Kitobni o'qish: «Терпкость вишни»
I ain’t happy, I’m feeling glad
I got sunshine in a bag
I’m useless but
Not for long
The future is coming on
Is coming on
Is coming on…
Gorillaz1
IZABELA SOWA
Cierpkość wiśni
2007
Izabela Sowa © Издание на русском языке. Storyside, 2022
© Цывьян Л. М., наследники, перевод на русский язык, 2022
© Белов. И. Л., перевод на русский язык, 2022
© Оформление. Т8 Издательские технологии, 2022
Осень
Начало октября
– Итак, вы отказываетесь. – Юла-Юрзкий почесал за ухом. – Ну что ж, не буду вас принуждать, потому что это уже будет насилие, а я как-никак джентльмен. Погодите, погодите, Бомбская, я еще не закончил. О чем это я говорил…
– О насилии, пан доктор, – напомнил Бартек.
– Благодарю вас, Яновский. Хорошенько выслушайте меня, Бомбская, потому что повторять я не буду. Не хотите отвечать, что ж, воля ваша. Но теперь уж вы ждите, когда у меня возникнет желание пообщаться с вами. Увы, – вздохнул он, – в моем возрасте это не так-то просто.
Бомбская, совершенно пришибленная, шлепнулась на стул. Когда же наконец кончится этот чертов коллоквиум?
– Ну что ж, продолжим охоту, – сообщил Юла-Юрзкий. – Кого бы подстрелить…
Все замерли, даже дышать перестали. Большое испуганное стадо первокурсников.
– Репка, – наконец выстрелил он.
– Ее нет, больна, – в тот же миг доложила Матуля. Что, подождать минутку не могла? Ну хотя бы секунд десять…
– Благодарю за быструю реакцию, – похвалил ее Юла-Юрзкий. – Ну раз Бомбская не хочет, а Репка не может, я приглашаю к себе… панну Вишню. Попросим ее рассказать нам что-нибудь о структуре сказок для масс.
Поднималась я медленно, стараясь напоследок заглянуть в учебник.

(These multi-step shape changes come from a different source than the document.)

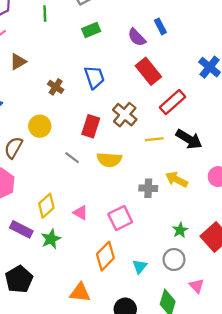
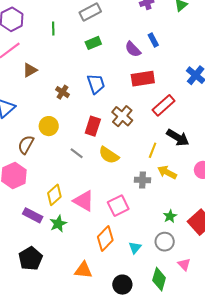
red rectangle: (148, 71) -> (143, 79), turned -60
yellow line: (154, 139) -> (153, 150), moved, turned -63
yellow semicircle: (109, 160) -> (109, 155), turned 30
pink triangle: (80, 213) -> (84, 201), size x1.6

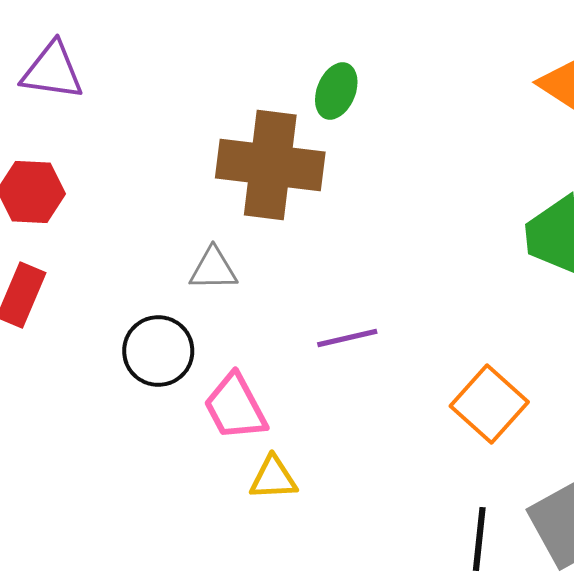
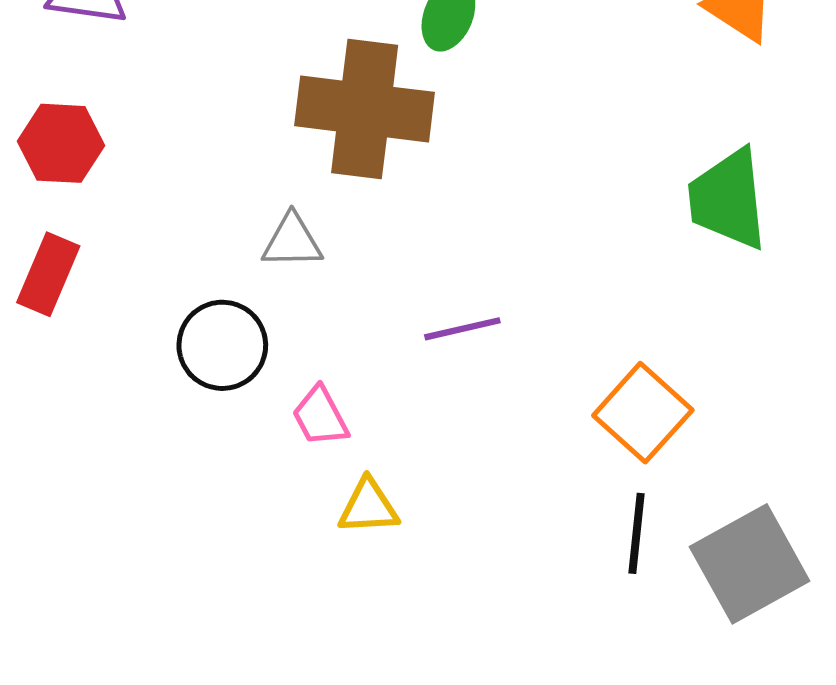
pink trapezoid: (235, 407) -> (320, 416), size x0.7
black line: (479, 539) -> (636, 533), moved

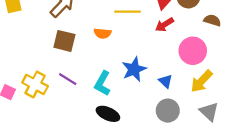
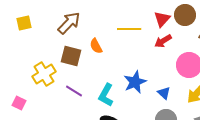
orange semicircle: (102, 33) -> (96, 46), moved, turned 56
yellow cross: (35, 84) -> (44, 74), moved, turned 30

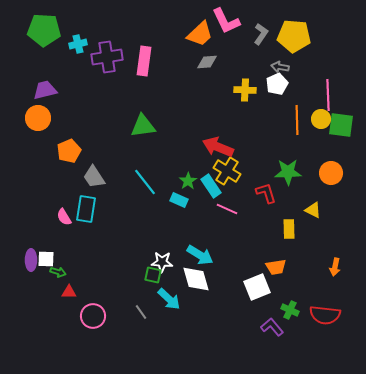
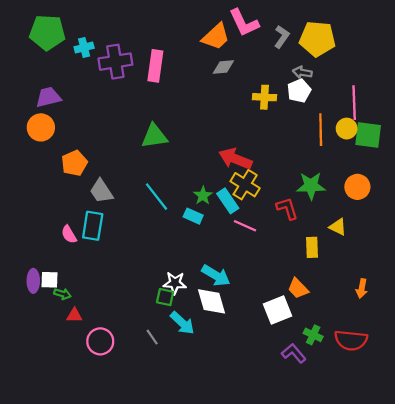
orange trapezoid: (276, 267) -> (298, 288), turned 55

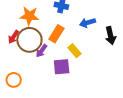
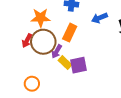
yellow rectangle: (75, 51) -> (65, 63), moved

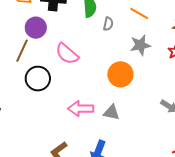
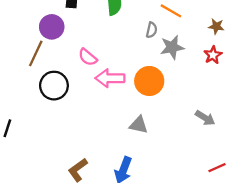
gray semicircle: (108, 24) -> (152, 30), moved
pink semicircle: (67, 54) -> (88, 57), size x0.7
pink arrow: (81, 109) -> (110, 78), moved

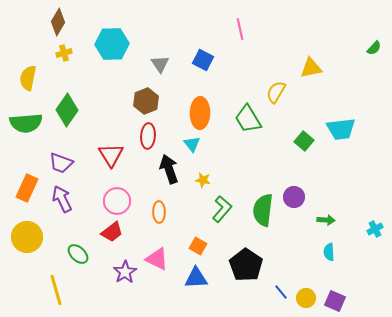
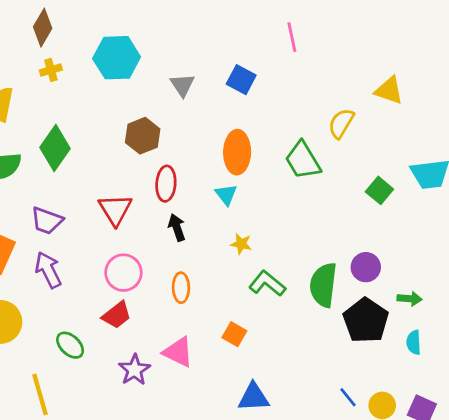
yellow triangle: (311, 68) -> (389, 91), turned 30
brown hexagon: (146, 101) -> (143, 136), moved
black arrow: (169, 169) -> (177, 227), moved, size x0.7
green L-shape: (222, 209) -> (267, 284), turned -92
black pentagon: (246, 265) -> (366, 321), moved
blue triangle: (196, 278) -> (254, 397), moved

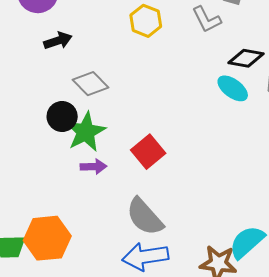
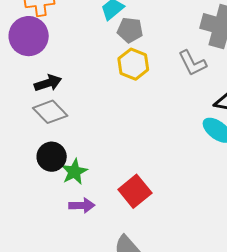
gray diamond: (90, 84) -> (50, 112), moved
green star: (86, 132) -> (74, 172), size x0.7

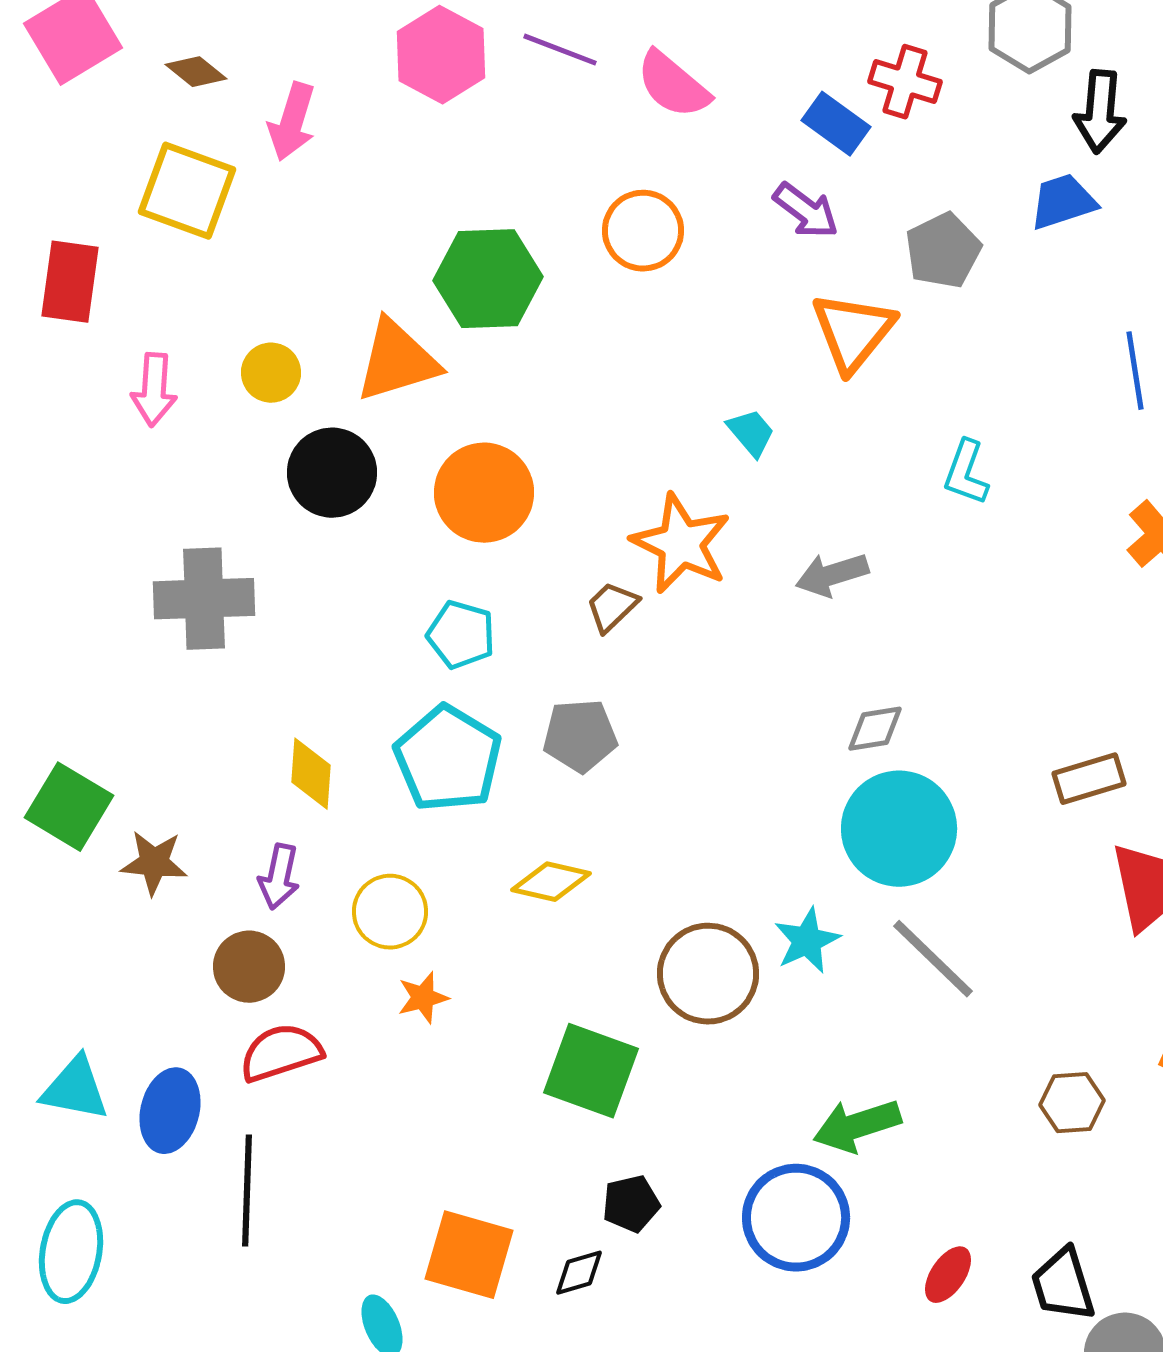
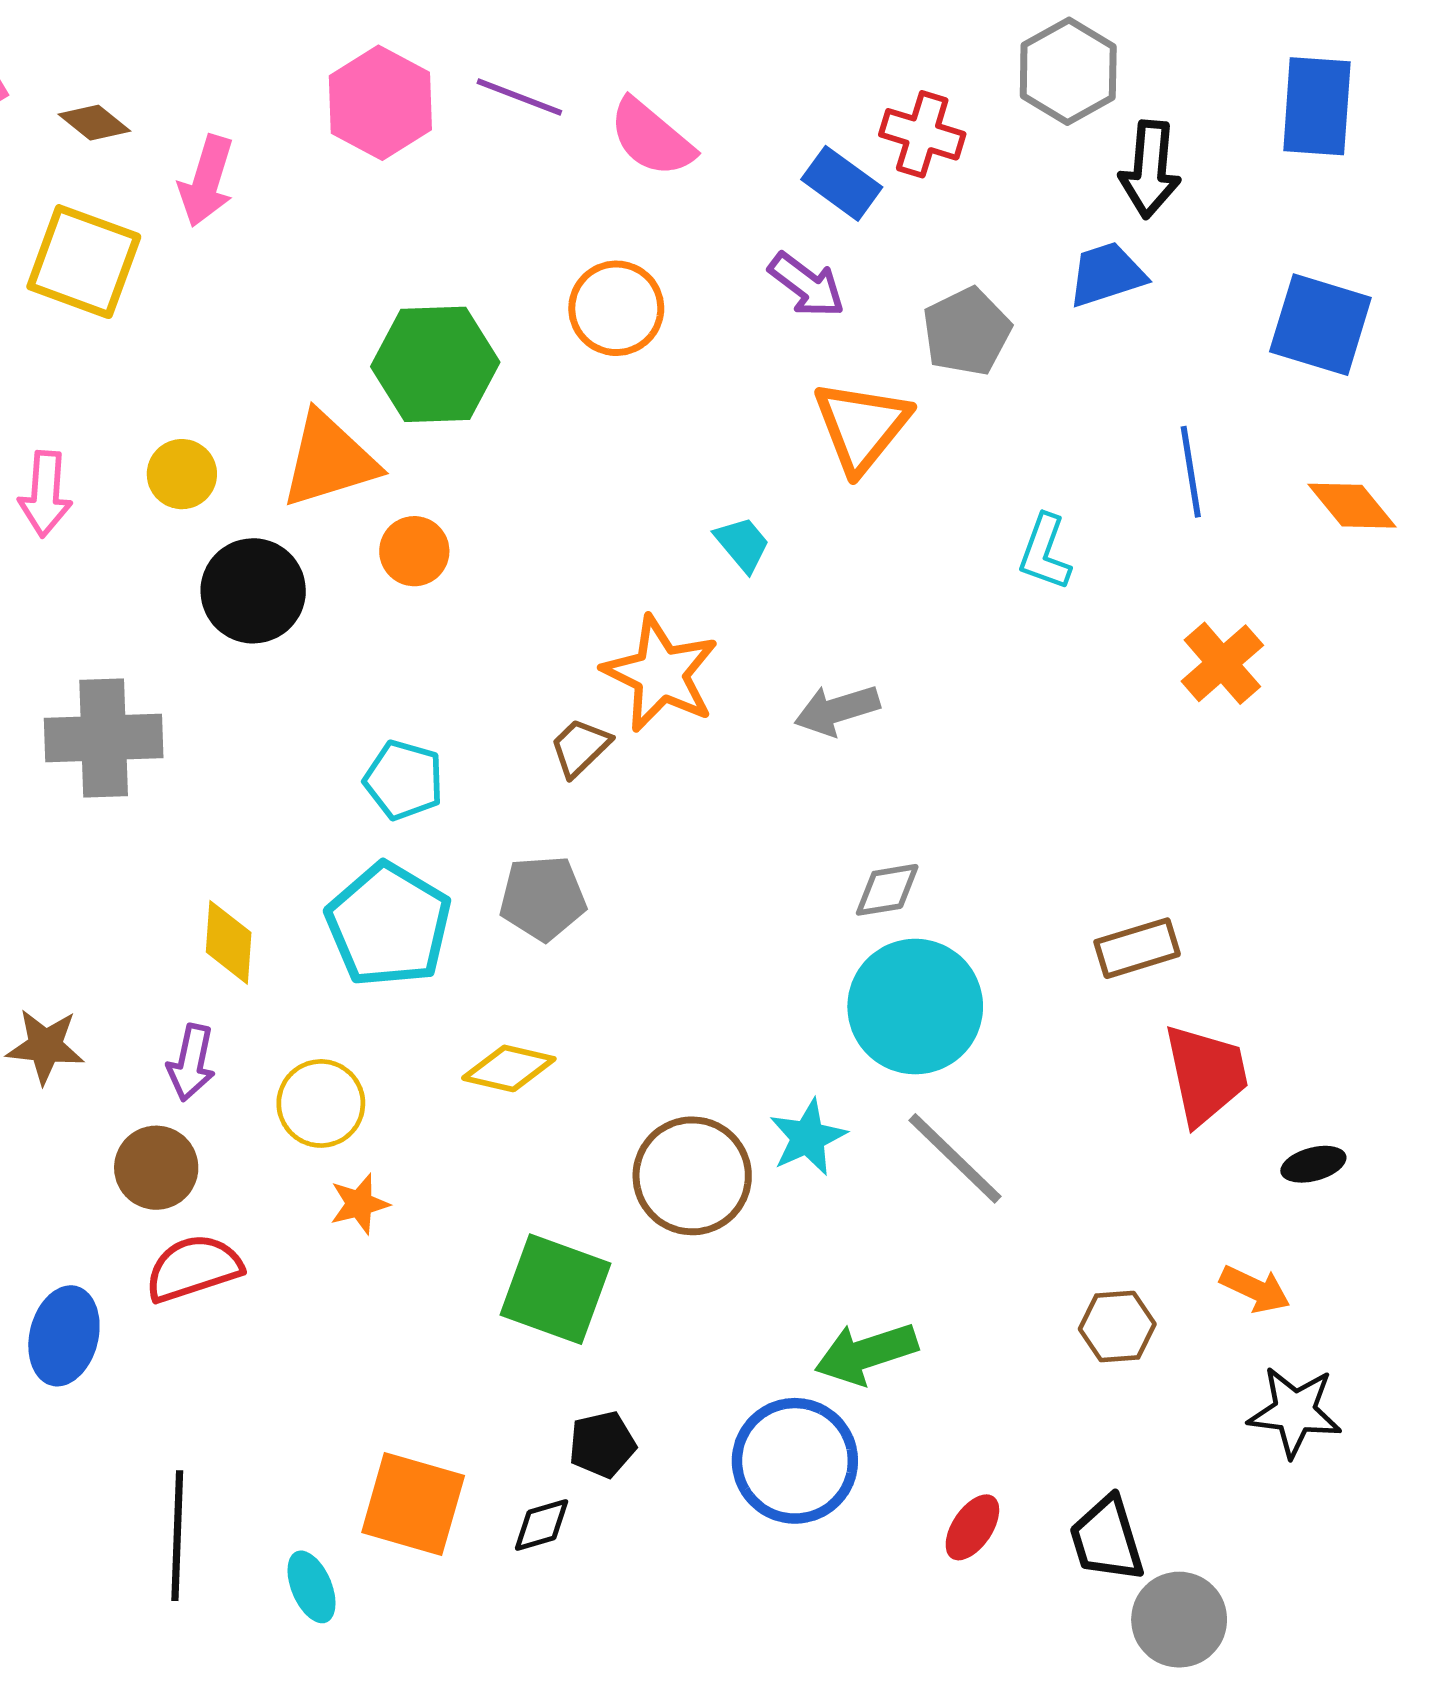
cyan L-shape: (966, 473) -> (1045, 552), moved
orange circle: (484, 493) -> (414, 551), moved, size x0.6
black line: (247, 1191) -> (177, 1536), moved

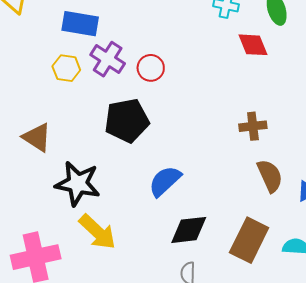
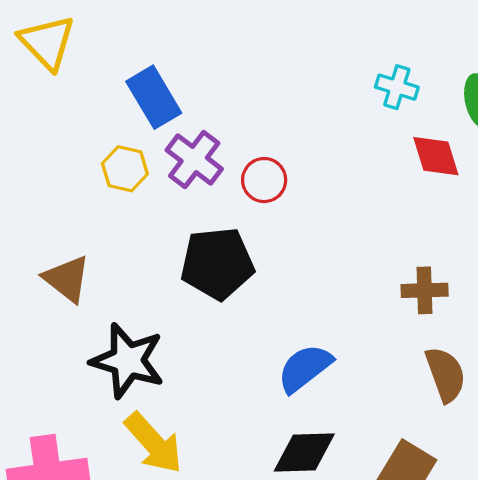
blue rectangle: (80, 24) -> (154, 97), turned 45
blue semicircle: (165, 181) -> (305, 368), moved

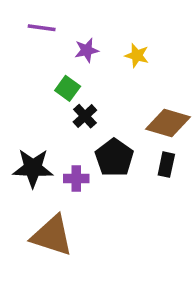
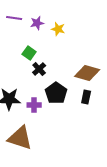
purple star: (87, 50) -> (37, 23), moved
yellow star: (137, 55) -> (58, 29), moved

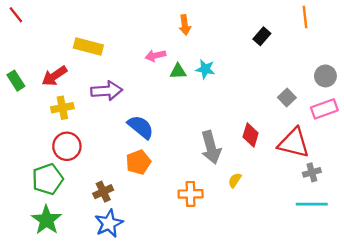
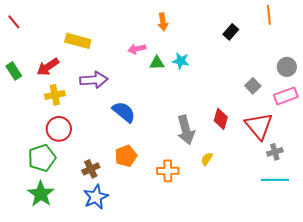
red line: (16, 15) -> (14, 22), moved
red triangle: (294, 143) -> (259, 126), turned 36
orange pentagon: (138, 162) -> (126, 156), moved

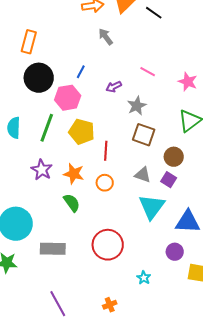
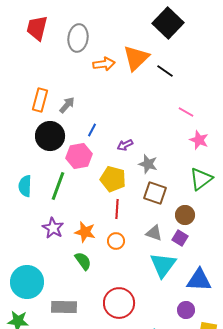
gray arrow: (106, 37) -> (67, 105), moved, turned 78
pink line: (148, 72) -> (186, 112), moved
gray star: (137, 106) -> (148, 164), turned -30
yellow pentagon: (82, 132) -> (113, 179), moved

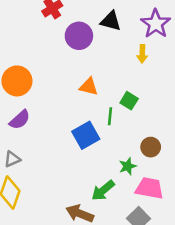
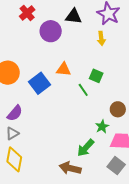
green line: (110, 116) -> (83, 90), turned -32
purple semicircle: (20, 120) -> (15, 113), moved
blue square: (86, 135) -> (40, 83), moved

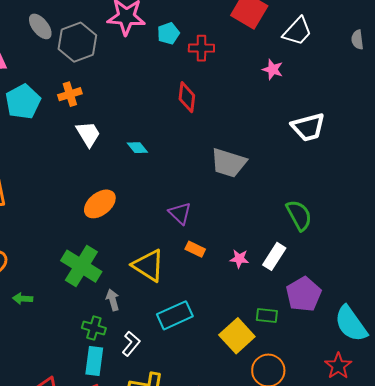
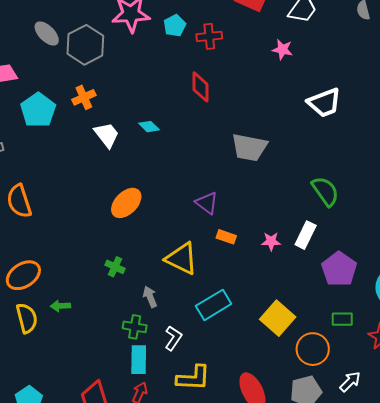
cyan diamond: (137, 148) -> (149, 127), moved
green cross: (81, 266) -> (115, 267), size x0.5
green rectangle: (267, 315) -> (342, 319), moved

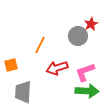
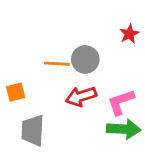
gray circle: (78, 36) -> (85, 59), moved
orange line: (40, 45) -> (57, 64), turned 66

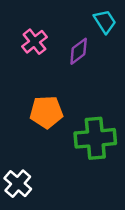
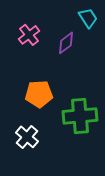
white cross: (18, 184) -> (27, 137), moved

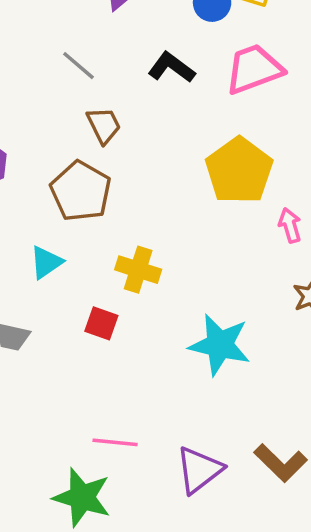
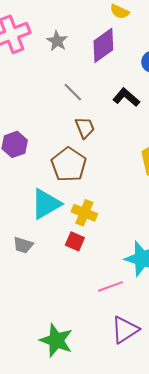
cyan triangle: (46, 262) -> (46, 204), size x1.6
yellow cross: (138, 270) -> (84, 213), moved
pink line: (115, 442) -> (110, 286), moved, turned -30

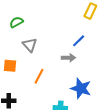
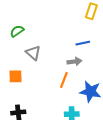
blue line: (79, 41) -> (83, 43), turned 40
orange line: (39, 76) -> (64, 80), moved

– Поторопитесь, поторопитесь, коллега. И не косите глазом в учебник, здесь вам не лицей.
К сожалению.
Я шла к Юле-Юрзкому, скрывая панику под толстым слоем тонального крема. Откашлялась для храбрости и выдавила:
– Ну… если говорить о структуре сказок… то я предпочла бы рассказать про конструирование абсолютных врак.
– А я предпочел бы «мерседес» той развалюхе, на которой езжу, – возразил Юла-Юрзкий.
– Так мы сбросимся на машину пану доктору, – предложила Матуля.
– Доценту, – поправил Юла-Юрзкий, потупившись. Этакий скромняшечка.
– Да, да, – закивала Матуля. – Мы можем сброситься.
– Большое спасибо за заботу, студентка Матуля, но вернемся к нашим баранам. Сиречь к структуре сказок для масс. Итак, я вас слушаю…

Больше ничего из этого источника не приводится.